Saturday, August 30, 2008

Ornament



It's funny, getting older. It has been a bit of a while since the new tattoo wave surfaced, with it now cresting and reaching such epic proportions that I feel like a kind of pariah in my boring undyed skin. When I was a kid it was the odd World War II sailor, with anchors and long limbed ladies gracing their forearms that would sport ink. Usually by the time I saw it, the design would have decimated into a barely recognizable blur.


Anyway it seemed like only yesterday that I was making snide comments about my generation entering the old age home with cavalry lines of identical biceps bearing identical barbed wire and maori designs. Well, time marching on as it is won to do, when I was on the shuttle from the Vegas Airport last week, I sat next to an aging peroxide stripper/ alcoholic octogenarian who had some weird vedic affair twining down her arm. And I thought oh shit, if my generation is truly in charge maybe we are in deep shit.

Now this lady pictured above with said image purloined from some newly found tattoo website, her bold visage evokes a whole new series of questions, maybe we sail directly past piss off mommy and daddy and instead either land on colonize a new planet and speak a new language all the way to maybe fuck you all, I just don't give a shit.

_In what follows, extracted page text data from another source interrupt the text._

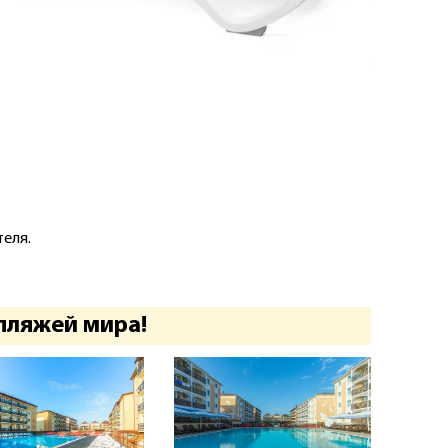
еля.
пляжей мира!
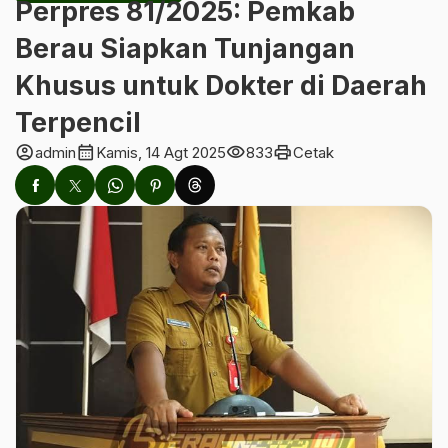
Perpres 81/2025: Pemkab
Berau Siapkan Tunjangan
Khusus untuk Dokter di Daerah
Terpencil
account_circle
calendar_month
visibility
print
admin
Kamis, 14 Agt 2025
833
Cetak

I am no psychologist and I don't even play one on the radio, but I think I will bet on major alienation issues. But as a liberal libertarian ( a very rare bird or so it seems) by god I celebrate all of your rights to color yourselves up with every crayon you can find in the box.

But give it some consideration please. You are sending very clear signals about your aesthetic taste. I suggest doing something unique. I think that flames have now flamed. We snobs are very judgmental about bad art. Remember that just because you can do something doesn't mean that you necessarily should do something. All that great calligraphy on your neck just might throw a wrench in your plans to eventually join that snooty country club. Reassess that epidermal rembrandt after a day or two of proper sleep and nutrition, and no alcohol, this is important.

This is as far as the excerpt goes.